Arbitrated loop, also known as FC-AL, is a Fibre Channel topology in which devices are connected in a one-way loop fashion in a ring topology. Historically it was a lower-cost alternative to a fabric topology. It allowed connection of many servers and computer storage devices without using then very costly Fibre Channel switches. As of 2007 the cost of the switches dropped considerably, so FC-AL is rarely used for a server-to-storage communication. It is however still commonly utilized on backend of some disk array controllers.
- It is a serial architecture that is compatible with SCSI, handling up to 127 ports (devices). One port may optionally connect a loop to fabric switch port.
- The bandwidth on the loop is shared among all ports.
- Only two ports may communicate at a time on the loop. One port wins arbitration and may open one other port in either half or full duplex mode.
- Arbitrated loop with only 2 ports is a valid one, and while having the same physical topology as point-to-point still acts as a loop protocol-wise.
- Fibre Channel ports capable of arbitrated loop communication are NL_port (node loop port) and FL_port (fabric loop port), collectively referred to as the L_ports. Physical connectors on the hub are not considered ports in terms of the protocol.

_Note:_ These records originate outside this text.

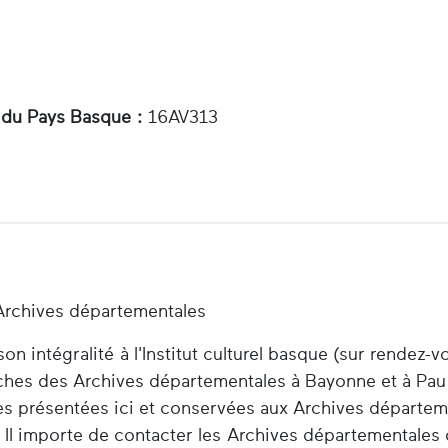
 du Pays Basque :
16AV313
Archives départementales
n intégralité à l'Institut culturel basque (sur rendez-v
herches des Archives départementales à Bayonne et à Pau
es présentées ici et conservées aux Archives départem
 Il importe de contacter les Archives départementales 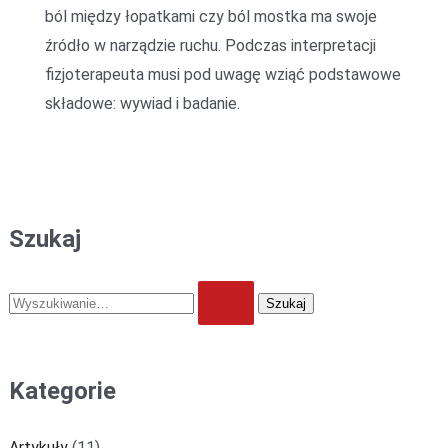
ból między łopatkami czy ból mostka ma swoje
źródło w narządzie ruchu. Podczas interpretacji
fizjoterapeuta musi pod uwagę wziąć podstawowe
składowe: wywiad i badanie.
Szukaj
Kategorie
Artykuły
(11)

- An arbitrated loop with no fabric port (with only NL_ports) is a private loop.
- An arbitrated loop connected to a fabric through FL_port, is a public loop.
- NL_Port must provide fabric logon (FLOGI) and name registration facilities to initiate communication with other node through the fabric (to be an initiator).
Arbitrated loop can be physically cabled in a ring fashion or using a hub. The physical ring ceases to work if one of the devices in the chain fails. The hub on the other hand, while maintaining a logical ring, allows a star topology on the cable level. Each receive port on the hub is simply passed to next active transmit port, bypassing any inactive or failed ports.
Fibre Channel hubs therefore have one other very useful function: They provide bypass circuits that prevent the loop from breaking if one device fails or is removed. If a device is removed from a loop (for example, by pulling its interconnect plug), the hub’s bypass circuit detects the absence of signal and immediately begins to route incoming data directly to the loop’s next port, bypassing the missing device entirely. This gives loops at least a measure of resiliency—failure of one device in a loop doesn’t cause the entire loop to become inoperable.